Global Parameters?

G

Guest

Visual Studio 2003 / C#

My application has 1 main form. On this form is a treeview object down the
left hand edge and a status bar along the bottom. That is all. The tree
view acts as my menu controller, and when the users click an item, I generate
instances of various UserControls I have for each of the menu items, and add
an instance to the Main form in the right hand area. Some of these
UserControls are just single page objects with fields and buttons etc on
them. Some are a UserControl which for example has a datagrid on page 1,
then another UserControl on page 2 to represent the selected data in this
datagrid on page 1.

I want to be able to publish messages and text to the status bar on my main
form at any point from anywhere in my application. I can achieve this by
passing the "this" value around between objects, then maybe use reflection to
call a method in my main form. But this seems a little lame to me. In
previous languages I have worked with, there has been a Global Parameters
methodology, where I could for example set and get a global property for
"this", then call my setMessage function using this, without the need to pass
it around my objects. Is this possible in .Net? A top level always
available set of parameters?

Thanks
 
W

W.G. Ryan MVP

Steve - if you mark a property as public static, you can access it from
anywhere in the application. Is this the sort of functionality you were
looking for?

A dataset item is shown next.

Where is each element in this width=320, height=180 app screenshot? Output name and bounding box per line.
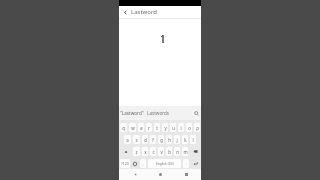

If not, I may have misunderstood the goal so please forgive
me.
 
G

Guest

Possibly, I'm not too sure what you mean though. Do I setup a public static
property in my MainMenu form to set the text property on my StatusBar? Can I
then set this property from other objects in my project?

Thanks

Steve
 
G

Guest

Yes, that worked fine. I declared the statusbar panels as private static,
and created a public static method which recieves a string, and sets the
panel text to this string. Then wherever I want to set a message in the
status bar I just call the MainMenu.SetSystemMessage method.